Re: XML namespaces on the Web from John Cowan on 2009-11-19 (public-html@w3.org from November 2009)

From: John Cowan <cowan@ccil.org>
Date: Thu, 19 Nov 2009 03:21:14 -0500
To: Simon Pieters <simonp@opera.com>
Cc: John Cowan <cowan@ccil.org>, Lachlan Hunt <lachlan.hunt@lachy.id.au>, Liam Quin <liam@w3.org>, public-html@w3.org, public-xml-core-wg@w3.org
Message-ID: <20091119082114.GC30020@mercury.ccil.org>

Simon Pieters scripsit:

> Why would one need to reverse engineer an XML parser? It is defined in XML  
> 1.0 what is an error, so one can just read the XML 1.0 spec and modify the  
> XML5 algorithm accordingly.

Sure, it's possible, but it's about equivalent in complexity to writing
a parser, which has already been done repeatedly.  Wake me up when
it's finished.

> It's not clear to me that that is a goal. It would be possible by making  
> up a bogus root element, but that seems just bogus. :-)
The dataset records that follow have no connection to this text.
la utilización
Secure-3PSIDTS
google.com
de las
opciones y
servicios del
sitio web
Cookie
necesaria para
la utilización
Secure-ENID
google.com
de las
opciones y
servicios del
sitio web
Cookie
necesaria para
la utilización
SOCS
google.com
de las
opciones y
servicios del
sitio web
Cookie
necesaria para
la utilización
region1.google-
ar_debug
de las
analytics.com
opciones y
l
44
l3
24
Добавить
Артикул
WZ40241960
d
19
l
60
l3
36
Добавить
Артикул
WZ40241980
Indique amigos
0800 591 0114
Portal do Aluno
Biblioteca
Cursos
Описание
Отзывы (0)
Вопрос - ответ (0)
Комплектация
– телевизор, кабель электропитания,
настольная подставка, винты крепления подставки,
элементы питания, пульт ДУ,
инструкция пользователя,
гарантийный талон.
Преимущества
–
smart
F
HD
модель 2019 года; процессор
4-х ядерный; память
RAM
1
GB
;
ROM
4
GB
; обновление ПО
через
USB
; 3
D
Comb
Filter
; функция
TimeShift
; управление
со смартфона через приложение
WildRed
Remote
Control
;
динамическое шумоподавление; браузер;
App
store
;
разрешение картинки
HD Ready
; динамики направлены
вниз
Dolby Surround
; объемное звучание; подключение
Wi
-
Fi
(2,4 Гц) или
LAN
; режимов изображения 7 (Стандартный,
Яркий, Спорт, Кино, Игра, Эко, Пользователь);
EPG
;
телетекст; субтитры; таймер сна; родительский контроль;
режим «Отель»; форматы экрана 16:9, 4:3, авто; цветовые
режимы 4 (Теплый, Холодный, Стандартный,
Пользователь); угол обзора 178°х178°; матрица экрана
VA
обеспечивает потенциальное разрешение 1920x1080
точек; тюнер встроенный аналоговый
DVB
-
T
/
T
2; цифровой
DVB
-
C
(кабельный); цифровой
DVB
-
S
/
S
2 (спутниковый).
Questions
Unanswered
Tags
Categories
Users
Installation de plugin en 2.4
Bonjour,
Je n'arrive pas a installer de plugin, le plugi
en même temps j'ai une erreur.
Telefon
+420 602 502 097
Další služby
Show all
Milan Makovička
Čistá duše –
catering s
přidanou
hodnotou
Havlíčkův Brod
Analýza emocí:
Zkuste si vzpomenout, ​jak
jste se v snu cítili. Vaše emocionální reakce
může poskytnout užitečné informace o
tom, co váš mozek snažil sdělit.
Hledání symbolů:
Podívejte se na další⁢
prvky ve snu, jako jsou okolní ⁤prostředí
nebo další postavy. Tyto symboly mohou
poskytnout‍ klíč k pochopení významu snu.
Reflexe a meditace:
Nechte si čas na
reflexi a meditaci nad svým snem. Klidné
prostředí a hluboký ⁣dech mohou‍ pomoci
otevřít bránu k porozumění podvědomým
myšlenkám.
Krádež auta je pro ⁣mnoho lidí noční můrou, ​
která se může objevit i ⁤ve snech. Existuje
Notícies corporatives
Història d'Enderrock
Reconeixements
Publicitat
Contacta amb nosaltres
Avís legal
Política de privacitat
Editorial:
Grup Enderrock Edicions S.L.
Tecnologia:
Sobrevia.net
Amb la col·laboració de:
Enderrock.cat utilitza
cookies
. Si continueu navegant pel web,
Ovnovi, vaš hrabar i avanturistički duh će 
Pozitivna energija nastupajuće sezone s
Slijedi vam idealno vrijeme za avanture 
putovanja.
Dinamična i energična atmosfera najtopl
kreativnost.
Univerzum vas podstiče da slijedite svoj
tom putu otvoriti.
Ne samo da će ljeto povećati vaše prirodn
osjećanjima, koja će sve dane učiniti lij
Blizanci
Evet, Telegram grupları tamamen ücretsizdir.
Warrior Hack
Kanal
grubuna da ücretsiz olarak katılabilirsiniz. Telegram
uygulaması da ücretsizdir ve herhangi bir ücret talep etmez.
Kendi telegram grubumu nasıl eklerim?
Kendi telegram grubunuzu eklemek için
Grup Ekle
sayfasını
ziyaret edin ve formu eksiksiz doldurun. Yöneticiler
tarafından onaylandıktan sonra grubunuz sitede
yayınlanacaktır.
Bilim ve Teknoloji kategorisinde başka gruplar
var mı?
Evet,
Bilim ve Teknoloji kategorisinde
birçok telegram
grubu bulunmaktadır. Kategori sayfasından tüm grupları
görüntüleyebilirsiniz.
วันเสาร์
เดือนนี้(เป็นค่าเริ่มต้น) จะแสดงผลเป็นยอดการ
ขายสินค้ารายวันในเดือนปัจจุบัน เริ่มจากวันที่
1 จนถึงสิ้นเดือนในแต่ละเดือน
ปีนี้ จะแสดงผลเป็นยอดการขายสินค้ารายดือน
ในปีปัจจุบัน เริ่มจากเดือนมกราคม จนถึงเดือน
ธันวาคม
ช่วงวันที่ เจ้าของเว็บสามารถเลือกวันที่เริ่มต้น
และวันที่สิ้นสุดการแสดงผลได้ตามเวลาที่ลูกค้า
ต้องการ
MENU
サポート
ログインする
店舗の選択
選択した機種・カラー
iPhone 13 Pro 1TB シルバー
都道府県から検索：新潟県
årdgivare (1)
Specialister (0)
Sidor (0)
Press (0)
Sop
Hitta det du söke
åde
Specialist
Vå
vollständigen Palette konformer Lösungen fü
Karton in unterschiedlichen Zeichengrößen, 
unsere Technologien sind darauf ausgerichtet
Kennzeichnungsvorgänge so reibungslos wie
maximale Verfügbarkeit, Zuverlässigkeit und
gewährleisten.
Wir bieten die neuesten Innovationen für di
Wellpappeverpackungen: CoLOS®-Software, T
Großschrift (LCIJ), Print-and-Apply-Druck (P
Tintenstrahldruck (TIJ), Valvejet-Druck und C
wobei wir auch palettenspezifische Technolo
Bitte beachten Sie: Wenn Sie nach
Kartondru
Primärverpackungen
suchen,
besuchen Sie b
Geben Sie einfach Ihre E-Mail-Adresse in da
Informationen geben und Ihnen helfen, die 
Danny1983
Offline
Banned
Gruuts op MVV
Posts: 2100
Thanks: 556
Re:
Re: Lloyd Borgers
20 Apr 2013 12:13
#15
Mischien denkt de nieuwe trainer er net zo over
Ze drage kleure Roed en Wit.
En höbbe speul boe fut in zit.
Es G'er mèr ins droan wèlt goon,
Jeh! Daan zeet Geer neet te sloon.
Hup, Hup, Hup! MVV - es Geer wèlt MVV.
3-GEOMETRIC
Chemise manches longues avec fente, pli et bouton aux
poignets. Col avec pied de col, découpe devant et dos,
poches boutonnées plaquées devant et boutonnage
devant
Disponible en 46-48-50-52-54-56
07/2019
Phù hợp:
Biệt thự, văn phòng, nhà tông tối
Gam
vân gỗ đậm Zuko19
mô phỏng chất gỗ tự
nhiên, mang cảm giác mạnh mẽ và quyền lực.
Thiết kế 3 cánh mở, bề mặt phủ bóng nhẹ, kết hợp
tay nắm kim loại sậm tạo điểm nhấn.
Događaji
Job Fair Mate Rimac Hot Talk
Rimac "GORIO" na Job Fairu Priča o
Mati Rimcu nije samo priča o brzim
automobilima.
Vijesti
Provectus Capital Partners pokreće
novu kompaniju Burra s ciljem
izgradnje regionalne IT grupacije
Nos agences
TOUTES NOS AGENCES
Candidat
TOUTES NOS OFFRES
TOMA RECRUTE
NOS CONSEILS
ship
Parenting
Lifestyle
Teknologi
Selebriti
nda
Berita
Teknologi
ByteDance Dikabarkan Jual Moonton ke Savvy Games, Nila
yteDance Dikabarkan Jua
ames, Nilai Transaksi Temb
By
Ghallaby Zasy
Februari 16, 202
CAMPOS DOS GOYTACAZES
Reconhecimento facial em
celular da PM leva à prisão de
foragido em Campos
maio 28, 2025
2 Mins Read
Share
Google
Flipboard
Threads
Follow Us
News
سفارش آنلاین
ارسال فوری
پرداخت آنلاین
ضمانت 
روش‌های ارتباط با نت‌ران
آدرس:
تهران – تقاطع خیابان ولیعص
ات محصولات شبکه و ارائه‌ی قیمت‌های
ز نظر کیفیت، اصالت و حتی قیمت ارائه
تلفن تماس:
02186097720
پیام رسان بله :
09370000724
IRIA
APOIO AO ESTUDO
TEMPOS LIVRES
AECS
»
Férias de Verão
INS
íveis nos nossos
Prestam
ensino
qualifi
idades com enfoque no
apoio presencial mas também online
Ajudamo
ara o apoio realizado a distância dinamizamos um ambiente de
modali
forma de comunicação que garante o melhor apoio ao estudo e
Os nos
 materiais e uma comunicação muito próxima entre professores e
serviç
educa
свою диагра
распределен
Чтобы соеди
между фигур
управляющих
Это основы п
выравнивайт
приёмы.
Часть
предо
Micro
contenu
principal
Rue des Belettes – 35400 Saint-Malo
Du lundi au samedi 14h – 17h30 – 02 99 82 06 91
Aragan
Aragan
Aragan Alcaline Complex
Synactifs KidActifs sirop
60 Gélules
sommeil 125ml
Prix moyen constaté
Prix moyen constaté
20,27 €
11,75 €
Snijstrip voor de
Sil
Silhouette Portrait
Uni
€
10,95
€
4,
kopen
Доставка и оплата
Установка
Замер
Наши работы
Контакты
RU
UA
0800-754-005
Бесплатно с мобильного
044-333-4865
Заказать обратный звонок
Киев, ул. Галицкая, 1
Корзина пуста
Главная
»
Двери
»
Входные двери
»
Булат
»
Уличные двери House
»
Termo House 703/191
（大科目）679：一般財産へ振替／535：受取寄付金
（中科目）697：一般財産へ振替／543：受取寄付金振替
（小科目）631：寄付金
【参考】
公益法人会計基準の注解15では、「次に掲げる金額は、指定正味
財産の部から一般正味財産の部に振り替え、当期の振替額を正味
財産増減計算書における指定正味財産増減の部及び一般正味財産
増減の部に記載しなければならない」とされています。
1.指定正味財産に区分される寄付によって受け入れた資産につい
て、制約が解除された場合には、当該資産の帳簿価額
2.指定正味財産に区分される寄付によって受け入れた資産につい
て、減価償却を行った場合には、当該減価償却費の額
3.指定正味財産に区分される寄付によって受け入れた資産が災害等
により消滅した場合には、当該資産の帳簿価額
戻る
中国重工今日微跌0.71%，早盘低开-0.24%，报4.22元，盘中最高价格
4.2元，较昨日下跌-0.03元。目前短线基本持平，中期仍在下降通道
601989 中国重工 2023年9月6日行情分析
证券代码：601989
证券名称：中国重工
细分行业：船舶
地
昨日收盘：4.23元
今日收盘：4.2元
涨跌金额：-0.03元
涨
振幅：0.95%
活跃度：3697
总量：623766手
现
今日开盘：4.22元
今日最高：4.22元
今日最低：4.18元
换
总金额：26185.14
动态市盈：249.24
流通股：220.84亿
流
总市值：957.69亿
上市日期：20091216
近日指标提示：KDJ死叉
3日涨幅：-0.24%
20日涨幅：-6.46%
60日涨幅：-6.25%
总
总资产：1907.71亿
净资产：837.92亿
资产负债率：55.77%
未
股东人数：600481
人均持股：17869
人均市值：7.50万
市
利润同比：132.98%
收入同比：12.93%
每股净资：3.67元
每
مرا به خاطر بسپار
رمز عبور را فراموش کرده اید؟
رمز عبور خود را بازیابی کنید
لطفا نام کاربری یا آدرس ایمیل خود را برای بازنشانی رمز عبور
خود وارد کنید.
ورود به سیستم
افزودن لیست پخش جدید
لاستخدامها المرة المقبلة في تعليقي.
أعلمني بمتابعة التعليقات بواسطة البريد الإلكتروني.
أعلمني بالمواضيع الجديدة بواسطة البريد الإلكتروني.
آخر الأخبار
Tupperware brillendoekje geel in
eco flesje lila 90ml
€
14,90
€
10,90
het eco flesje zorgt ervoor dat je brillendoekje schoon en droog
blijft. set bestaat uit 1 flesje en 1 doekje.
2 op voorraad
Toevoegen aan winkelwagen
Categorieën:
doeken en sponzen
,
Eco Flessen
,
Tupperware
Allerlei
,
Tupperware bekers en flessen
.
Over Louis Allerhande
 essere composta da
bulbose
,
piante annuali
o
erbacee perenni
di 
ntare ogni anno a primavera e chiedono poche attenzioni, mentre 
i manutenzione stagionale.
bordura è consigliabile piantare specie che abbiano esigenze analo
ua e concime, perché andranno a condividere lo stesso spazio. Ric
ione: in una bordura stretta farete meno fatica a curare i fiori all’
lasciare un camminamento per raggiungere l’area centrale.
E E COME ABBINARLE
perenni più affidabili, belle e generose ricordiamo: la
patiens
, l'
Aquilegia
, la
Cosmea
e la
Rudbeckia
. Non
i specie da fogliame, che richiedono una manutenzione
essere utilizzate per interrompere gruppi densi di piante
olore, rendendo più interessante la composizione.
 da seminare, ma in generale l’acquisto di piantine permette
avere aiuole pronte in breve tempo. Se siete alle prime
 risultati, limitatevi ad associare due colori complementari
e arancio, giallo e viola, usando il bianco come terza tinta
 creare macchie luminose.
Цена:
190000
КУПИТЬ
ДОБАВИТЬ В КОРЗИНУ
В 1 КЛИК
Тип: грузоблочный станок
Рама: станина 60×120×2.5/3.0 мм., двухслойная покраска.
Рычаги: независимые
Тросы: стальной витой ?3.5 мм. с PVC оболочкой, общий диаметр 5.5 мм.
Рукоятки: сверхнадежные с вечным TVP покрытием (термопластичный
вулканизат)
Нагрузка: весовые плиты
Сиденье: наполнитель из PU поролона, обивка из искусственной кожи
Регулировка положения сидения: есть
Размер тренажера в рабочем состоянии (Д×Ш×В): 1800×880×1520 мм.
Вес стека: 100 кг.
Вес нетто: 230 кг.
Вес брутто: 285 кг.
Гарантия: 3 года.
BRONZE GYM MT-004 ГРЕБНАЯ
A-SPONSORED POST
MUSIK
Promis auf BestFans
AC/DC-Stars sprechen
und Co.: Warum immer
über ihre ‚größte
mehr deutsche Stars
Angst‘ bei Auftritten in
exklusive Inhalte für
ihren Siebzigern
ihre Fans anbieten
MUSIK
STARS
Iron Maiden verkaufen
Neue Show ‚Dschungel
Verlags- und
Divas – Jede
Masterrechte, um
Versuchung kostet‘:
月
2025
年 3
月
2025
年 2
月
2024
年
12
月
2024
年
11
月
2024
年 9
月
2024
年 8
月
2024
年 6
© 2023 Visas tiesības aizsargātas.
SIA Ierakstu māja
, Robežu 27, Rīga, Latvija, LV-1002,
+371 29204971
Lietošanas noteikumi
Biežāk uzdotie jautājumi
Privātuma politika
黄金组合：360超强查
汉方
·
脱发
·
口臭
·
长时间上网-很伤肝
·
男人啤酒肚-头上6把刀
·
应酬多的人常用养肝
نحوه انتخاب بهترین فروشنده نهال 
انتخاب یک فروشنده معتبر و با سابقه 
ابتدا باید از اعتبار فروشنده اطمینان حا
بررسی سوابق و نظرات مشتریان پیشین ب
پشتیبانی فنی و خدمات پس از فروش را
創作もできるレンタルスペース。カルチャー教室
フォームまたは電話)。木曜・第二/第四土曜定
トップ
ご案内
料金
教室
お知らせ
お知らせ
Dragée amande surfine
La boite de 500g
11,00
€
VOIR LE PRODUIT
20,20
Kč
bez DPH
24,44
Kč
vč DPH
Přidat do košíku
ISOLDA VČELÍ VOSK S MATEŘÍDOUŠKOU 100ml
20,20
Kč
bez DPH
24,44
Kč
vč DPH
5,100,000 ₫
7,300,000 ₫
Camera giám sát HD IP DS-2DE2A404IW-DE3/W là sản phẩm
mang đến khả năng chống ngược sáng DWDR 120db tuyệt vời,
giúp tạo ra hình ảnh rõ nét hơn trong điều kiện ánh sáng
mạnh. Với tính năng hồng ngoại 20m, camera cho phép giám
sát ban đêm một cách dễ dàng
Fair enough, but then there needs to be some kind of restriction on what
documents can and cannot be repaired.

> I see "DOCTYPE internal subset state" and in total 38 tokenizer states  
> dedicated to handling the internal subset in  
> http://xml5.googlecode.com/svn/trunk/specification/Overview.html

Yes, it skips the internal subset all right, but there's no indication
that it uses the information to, for example, correctly implement
attribute value normalization.  Whitespace characters are added to
attribute values just like any other characters.

-- 
Mos Eisley spaceport.  You will never           John Cowan
see a more wretched hive of scum and            cowan@ccil.org
villainy --unless you watch the                http://www.ccil.org/~cowan
Jerry Springer Show.   --georgettesworld.com

Received on Thursday, 19 November 2009 08:21:54 UTC